My problem was erasing the an image filename from a complete filename string. It was originally solved with std::string::find_last_of, yet I research an alternative way with std::reverse_iterator.

std::string haystack("\\\\UNC\\complete\\file\\path.exe");
auto&& it = std::find_if( std::rbegin(haystack), std::rend(haystack), []( char ch){ return ch == '\\'; } );
auto&& it2 = std::string::iterator( std::begin( haystack ) + std::distance(it, std::rend(haystack)) );
haystack.erase(it2, std::end(haystack));
std::cout << haystack;  ////// prints: '\\UNC\complete\file\'

This uses algorithm, iterator and string headers.

Answer 11

reverse iterator is quite hard to use. So just used general iterator. 'r' It start from last element. When find something to erase. erase it and return next iterator. eg when delete 3rd element it will pointing current 4th element. and new 3rd. So it should be decreased 1 to move left

void remchar(string& s,char c)
{      
    auto r = s.end() - 1;
    while (r >= s.begin() && *r == c)
    {
        r = s.erase(r);
        r -= 1;
    }
}

Answer 12

This idiom of trying to erase the back of the map is common in limit order book management in the financial industry.

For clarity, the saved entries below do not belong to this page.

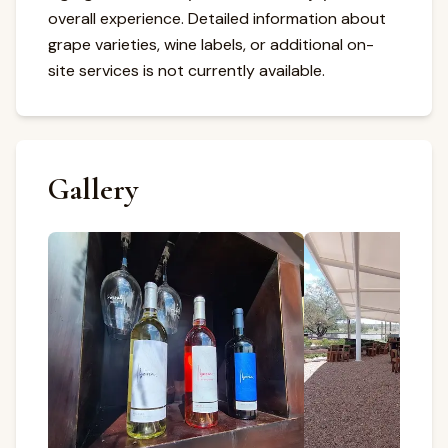
overall experience. Detailed information about
grape varieties, wine labels, or additional on-
site services is not currently available.
Gallery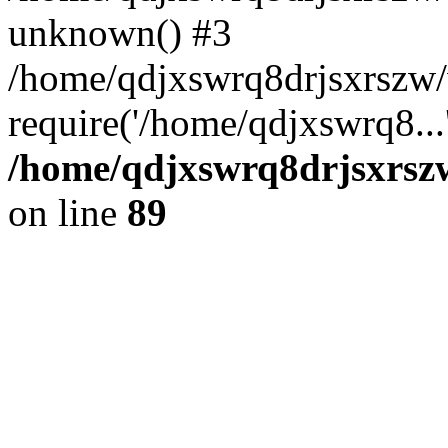
unknown() #3
/home/qdjxswrq8drjsxrszw
require('/home/qdjxswrq8...
/home/qdjxswrq8drjsxrszw
on line
89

Top of book ask orders are lowest ask price, and naturally sort to the beginning of the map.

Top of book bid orders are highest bid price, and naturally sort to the end of the map.

I'm somewhat hesitant to use the funky std::next(i).base().

Instead, if the map is commonly used with reverse iterators, change the comparison operator to gt instead. Large values will sort to the beginning of the map, and normal iterators can then be used -- eliminating the need for the reverse iterator adjustment on erase.

Answer 13

If m_CursorStack is a vector, you can erase by taking index:

m_CursorStack.erase(m_CursorStack.begin() + m_CursorStack.size() + int(m_CursorStack.rbegin() - i) - 1);

Answer 14

The reason that m_map.erase((++r_iter).base() doesn't work in a loop is that erase() would invalidate the ++r_iter!! We just need to use the return value from the erase().